A metaphor from math can create a picture. There are a few trade-offs that you can think of like dimensions that position us in an n-dimensional space.

An abstract space


We could spend months or years building a multiperson live editor ala Google Docs. It’s a “collaboration” feature right? But Basecamp errs on the side of asynchronous communication instead of live editing. Basecamp should make your business a calmer, more orderly place. We want to help you respond to things when you have time, suggest edits when you have time to think, etc.


We could build high-end project management charts that map every dependency between every task. But we want Basecamp to help you make sure key things don’t slip through the cracks. We’d rather make sure you don’t forget something than help you plan to the millimeter.


You can store anything you want in Basecamp. But it’s going to work best if you use it to share and discuss read-only, flat rendered files. Screenshots, PDFs, proofs of copy, video edit #23, etc. Other tools are better for the constant churn of uploading/download or opening/saving that happens with an original PSD file.


We could build custom features that let you tune Basecamp to your exact workflow. But then you’d have to learn how to configure it, navigate all the options and setup flows, and train your team on the inevitably complicated UI. Instead we try to be more like Post-It notes. Something anybody can understand because they don’t have time to learn and set up a more complicated system.

Colors in the ocean

The book Blue Ocean Strategy captures this notion well. The trade-offs you make and the features you integrate position you differently relative to other offerings and hiring situations. With the space of trade-offs in mind, you can visualize how some areas are more attractive than others depending on who else is there. The authors talk about “red oceans” where competitors make similar trade-offs and “blue oceans” where there’s space for something new.

Red and blue “oceans” — positions you want to target or avoid

Communicating with your team

In this year’s strategy retrospective we used an informal table to remind ourselves of how we want to make trade-offs going into 2017.


The “less about / more about” format is a quick way to stake out a position. No math class required.

Position, position, position

Without a clear point of view on what makes you different, it’s easy to wander. Especially in the software industry. New feature requests come in every day, and if you can’t say “no”, who knows where on the map you’ll land.

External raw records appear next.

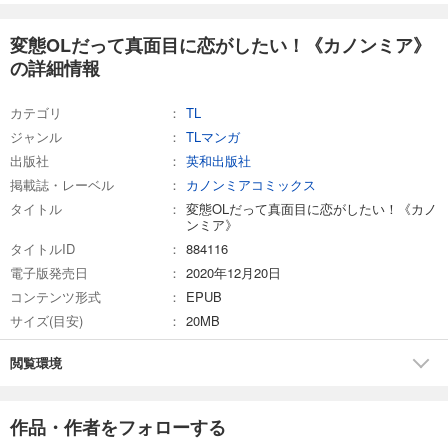
変態OLだって真面目に恋がしたい！《カノンミア》
の詳細情報
カテゴリ
TL
ジャンル
TLマンガ
出版社
英和出版社
掲載誌・レーベル
カノンミアコミックス
タイトル
変態OLだって真面目に恋がしたい！《カノ
ンミア》
タイトルID
884116
電子版発売日
2020年12月20日
コンテンツ形式
EPUB
サイズ(目安)
20MB
閲覧環境
作品・作者をフォローする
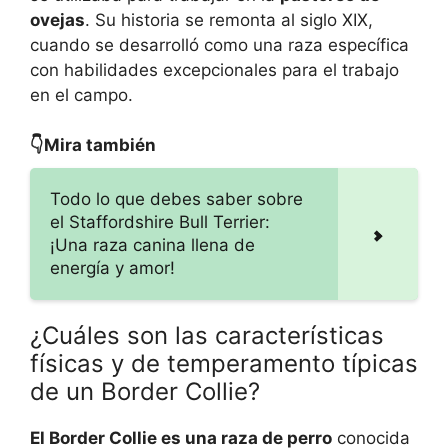
ovejas
. Su historia se remonta al siglo XIX,
cuando se desarrolló como una raza específica
con habilidades excepcionales para el trabajo
en el campo.
👇Mira también
Todo lo que debes saber sobre
el Staffordshire Bull Terrier:
¡Una raza canina llena de
energía y amor!
¿Cuáles son las características
físicas y de temperamento típicas
de un Border Collie?
El Border Collie es una raza de perro
conocida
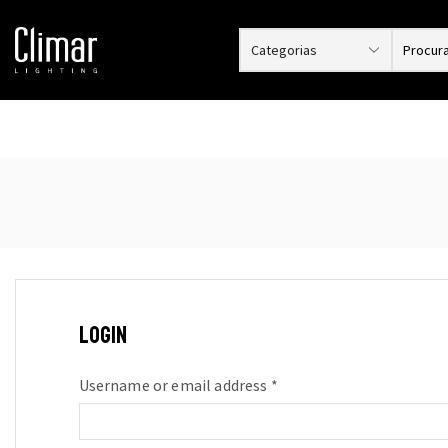
LOGIN
Required
Username or email address
*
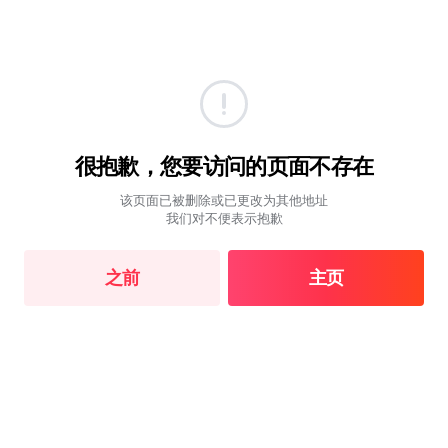
很抱歉，您要访问的页面不存在
该页面已被删除或已更改为其他地址
我们对不便表示抱歉
之前
主页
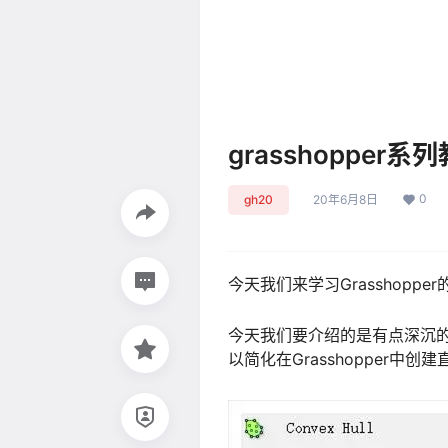
grasshopper
0
gh20
20年6月8日
今天我们来学习Grasshopp
今天我们要介绍的是有点深沉
以简化在Grasshopper中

Like in real estate, it’s easy to repeat the mantra but hard to make the right bet. If you find it hard to clearly define where you belong in the market, you’re not alone. We struggled with it ourselves when Basecamp’s customer base grew into all kinds of industries and use cases. In our case, techniques like the “job to be done” interview technique that Bob Moesta and Chris Spiek teach at their “Switch” workshops were very helpful.

As Clay Christensen says, “questions create the space where answers can appear” — so at the very least, thinking about your product’s position can set you on the right path for gaining more clarity down the road.